Claves del debate: libertad vs. ética digital

  1. Reconocer la digitalización del debate público: No se trata de censurar la libertad, sino de actualizar cómo se ejerce en espacios masivos y veloces.
  2. Separar entes reguladores y judiciales: El periodismo y el tribunal deben ser los garantes primarios. Entregar a agencias administrativas poder sancionatorio excesivo puede ser contraproducente.
  3. Fortalecer el periodismo profesional: En lugar de degradarse ante el ruido digital, debe consolidarse como filtro de calidad e integridad informativa.
  4. Sensibilización ciudadana: La ciudadanía tiene el reto de asumir responsabilidad por lo que comparte, evitando contribuir a la “basura digital”.

Propuestas para una convivencia digital responsable

  • Literacidad mediática: Programas educativos para que los usuarios reconozcan fake news y usos malintencionados de las redes.
  • Transparencia de plataformas: Exigir a empresas digitales claridad en sus políticas de moderación y algoritmos (tema en discusión en proyectos de ley recientes) .
  • Autoridad judicial para litigio digital: Garantizar que los juicios por difamación y violación de privacidad se manejen por tribunales, no por entes reguladores con sesgo administrativo.
  • Códigos de conducta periodística online: El periodismo digital debe regirse por principios éticos robustos, tanto como el tradicional.

Hacia un aire digital más limpio

La imagen de la «basura digital» no habla solo de ruido, sino del deterioro del tejido social. Cuando predomina lo vulgar, lo difamatorio o lo extorsivo, la legitimidad del debate se resiente. Pero el antídoto no es censura, sino responsabilidad compartida: del ciudadano, del medio y del regulador.

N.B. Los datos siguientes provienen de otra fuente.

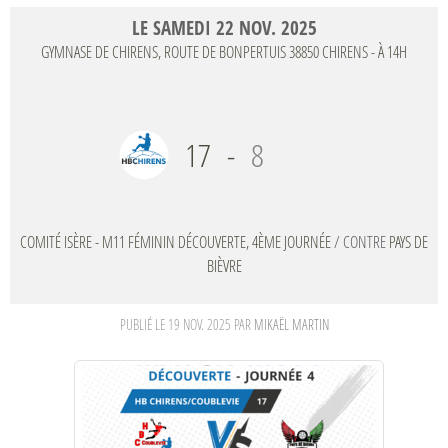
LE
SAMEDI
22
NOV.
2025
GYMNASE DE CHIRENS, ROUTE DE BONPERTUIS
38850
CHIRENS
- À 14H
17
-
8
COMITÉ ISÈRE - M11 FÉMININ DÉCOUVERTE, 4ÈME JOURNÉE
/ CONTRE
PAYS DE
BIÈVRE
PUBLIÉ LE
19 NOV. 2025
PAR
MIKAËL MARTIN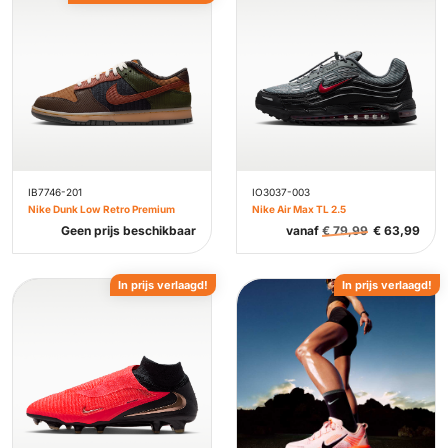
IB7746-201
IO3037-003
Nike Dunk Low Retro Premium
Nike Air Max TL 2.5
Geen prijs beschikbaar
vanaf
€
79,99
€
63,99
In prijs verlaagd!
In prijs verlaagd!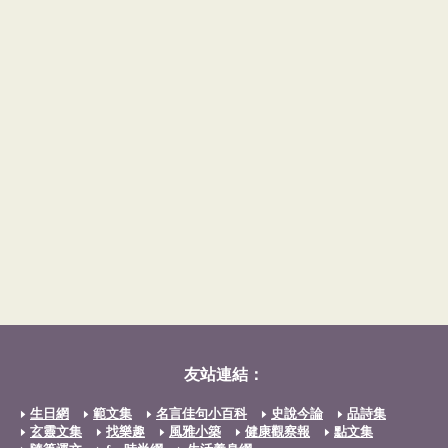
友站連結：
生日網
範文集
名言佳句小百科
史說今論
品詩集
玄靈文集
找樂趣
風雅小築
健康觀察報
點文集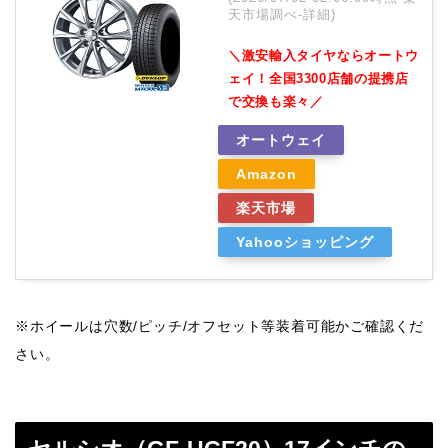
天市場調べ-
詳細)
＼激安輸入タイヤならオートウ
ェイ！全国3300店舗の提携店
で交換も楽々／
オートウェイ
Amazon
楽天市場
Yahooショッピング
※ホイールは穴数/ピッチ/オフセット等装着可能かご確認くだ
さい。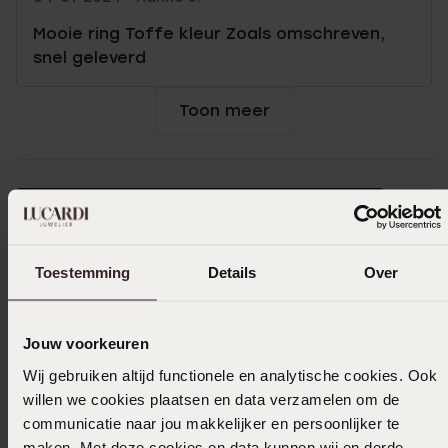
Mooie ring Toffe kleur Zoals omschreven,
snel geleverd
Toon meer
Selecteer maat & bestel
Ook leuk voor jou
Toestemming
Details
Over
Jouw voorkeuren
Wij gebruiken altijd functionele en analytische cookies. Ook
willen we cookies plaatsen en data verzamelen om de
communicatie naar jou makkelijker en persoonlijker te
maken. Met deze cookies en data kunnen wij en derde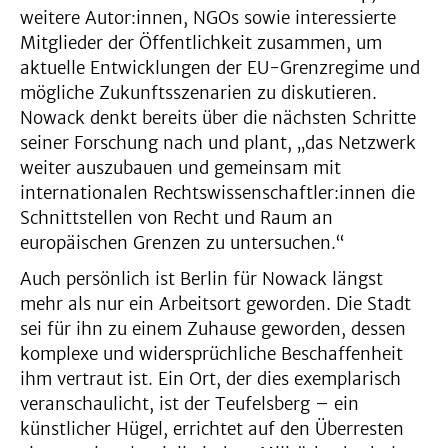
weitere Autor:innen, NGOs sowie interessierte
Mitglieder der Öffentlichkeit zusammen, um
aktuelle Entwicklungen der EU-Grenzregime und
mögliche Zukunftsszenarien zu diskutieren.
Nowack denkt bereits über die nächsten Schritte
seiner Forschung nach und plant, „das Netzwerk
weiter auszubauen und gemeinsam mit
internationalen Rechtswissenschaftler:innen die
Schnittstellen von Recht und Raum an
europäischen Grenzen zu untersuchen.“
Auch persönlich ist Berlin für Nowack längst
mehr als nur ein Arbeitsort geworden. Die Stadt
sei für ihn zu einem Zuhause geworden, dessen
komplexe und widersprüchliche Beschaffenheit
ihm vertraut ist. Ein Ort, der dies exemplarisch
veranschaulicht, ist der Teufelsberg – ein
künstlicher Hügel, errichtet auf den Überresten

La libertad genuina florece solo cuando no está condicionada por el silencio impuesto, pero también debe convivir con el compromiso ineludible de respetar a los demás. Esa simbiosis entre poder expresivo y elegancia moral define el futuro del espacio digital.


Conclusión

El editorial de Ricardo Nieves no denuncia la libertad de expresión: la defiende. Pero advierte que un derecho sin control ético se convierte en una amenaza para el honor, la información veraz y la convivencia civilizada. La solución no está en recortar libertades, sino en elevar estándares culturales, educativos, profesionales y legales que enfrenten la nueva realidad digital.

Así, el verdadero reto no es frenar voces, sino encauzarlas hacia un diálogo civilizado, informado y respetuoso, donde la libertad sea semilla de construcción, no fertilizante de basura.